### Task to complete:
The answer should be an exact repeat of the stretch of material below from the line containing "調剤喫茶farmatería◆ナナナナ屋台" through the line containing "04 50 27 16 41".

------------------------------------------------------------

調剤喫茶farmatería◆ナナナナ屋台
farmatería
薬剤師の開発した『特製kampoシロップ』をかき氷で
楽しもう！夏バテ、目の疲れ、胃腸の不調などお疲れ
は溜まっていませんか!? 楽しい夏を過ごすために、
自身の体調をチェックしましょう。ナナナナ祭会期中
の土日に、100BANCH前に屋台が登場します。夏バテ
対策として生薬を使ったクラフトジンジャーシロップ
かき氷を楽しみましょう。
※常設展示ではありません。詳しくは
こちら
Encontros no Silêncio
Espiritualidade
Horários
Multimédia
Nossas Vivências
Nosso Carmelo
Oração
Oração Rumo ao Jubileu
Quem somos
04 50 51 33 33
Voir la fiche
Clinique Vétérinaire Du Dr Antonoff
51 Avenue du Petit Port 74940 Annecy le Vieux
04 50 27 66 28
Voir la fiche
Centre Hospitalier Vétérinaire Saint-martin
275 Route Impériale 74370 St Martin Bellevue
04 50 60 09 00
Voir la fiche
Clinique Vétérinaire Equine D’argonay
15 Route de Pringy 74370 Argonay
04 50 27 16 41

------------------------------------------------------------

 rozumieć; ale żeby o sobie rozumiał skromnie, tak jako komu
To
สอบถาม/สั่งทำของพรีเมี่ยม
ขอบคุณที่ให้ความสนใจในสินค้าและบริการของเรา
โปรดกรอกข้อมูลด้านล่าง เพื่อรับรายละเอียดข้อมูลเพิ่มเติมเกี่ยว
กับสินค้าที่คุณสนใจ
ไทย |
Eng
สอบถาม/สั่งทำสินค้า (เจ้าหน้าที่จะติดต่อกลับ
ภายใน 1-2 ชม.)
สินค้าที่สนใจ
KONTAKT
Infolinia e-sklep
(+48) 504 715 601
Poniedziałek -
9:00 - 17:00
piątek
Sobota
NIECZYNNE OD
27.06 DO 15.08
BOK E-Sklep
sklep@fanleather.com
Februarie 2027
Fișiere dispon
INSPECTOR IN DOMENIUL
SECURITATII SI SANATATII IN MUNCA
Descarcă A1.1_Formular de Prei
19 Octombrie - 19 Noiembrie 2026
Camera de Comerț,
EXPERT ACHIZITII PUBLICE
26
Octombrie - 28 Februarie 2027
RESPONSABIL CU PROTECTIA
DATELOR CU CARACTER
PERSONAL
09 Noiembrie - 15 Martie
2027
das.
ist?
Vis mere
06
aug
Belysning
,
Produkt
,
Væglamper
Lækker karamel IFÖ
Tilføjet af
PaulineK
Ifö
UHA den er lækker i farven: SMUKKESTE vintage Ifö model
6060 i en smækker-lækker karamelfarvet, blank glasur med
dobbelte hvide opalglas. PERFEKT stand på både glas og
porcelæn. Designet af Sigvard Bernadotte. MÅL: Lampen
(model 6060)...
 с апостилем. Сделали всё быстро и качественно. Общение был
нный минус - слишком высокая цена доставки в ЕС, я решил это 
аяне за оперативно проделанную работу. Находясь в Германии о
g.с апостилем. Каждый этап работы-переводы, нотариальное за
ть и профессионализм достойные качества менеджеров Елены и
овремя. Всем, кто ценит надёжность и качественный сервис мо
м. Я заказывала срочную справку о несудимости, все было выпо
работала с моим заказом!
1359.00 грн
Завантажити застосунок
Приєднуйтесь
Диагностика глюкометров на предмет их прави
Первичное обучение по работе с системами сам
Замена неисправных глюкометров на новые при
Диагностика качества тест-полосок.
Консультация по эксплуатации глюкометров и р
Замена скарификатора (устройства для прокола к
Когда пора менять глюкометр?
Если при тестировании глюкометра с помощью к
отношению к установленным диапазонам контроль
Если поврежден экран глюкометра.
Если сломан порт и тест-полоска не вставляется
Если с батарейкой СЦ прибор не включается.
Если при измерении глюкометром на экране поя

------------------------------------------------------------

### Result:
調剤喫茶farmatería◆ナナナナ屋台
farmatería
薬剤師の開発した『特製kampoシロップ』をかき氷で
楽しもう！夏バテ、目の疲れ、胃腸の不調などお疲れ
は溜まっていませんか!? 楽しい夏を過ごすために、
自身の体調をチェックしましょう。ナナナナ祭会期中
の土日に、100BANCH前に屋台が登場します。夏バテ
対策として生薬を使ったクラフトジンジャーシロップ
かき氷を楽しみましょう。
※常設展示ではありません。詳しくは
こちら
Encontros no Silêncio
Espiritualidade
Horários
Multimédia
Nossas Vivências
Nosso Carmelo
Oração
Oração Rumo ao Jubileu
Quem somos
04 50 51 33 33
Voir la fiche
Clinique Vétérinaire Du Dr Antonoff
51 Avenue du Petit Port 74940 Annecy le Vieux
04 50 27 66 28
Voir la fiche
Centre Hospitalier Vétérinaire Saint-martin
275 Route Impériale 74370 St Martin Bellevue
04 50 60 09 00
Voir la fiche
Clinique Vétérinaire Equine D’argonay
15 Route de Pringy 74370 Argonay
04 50 27 16 41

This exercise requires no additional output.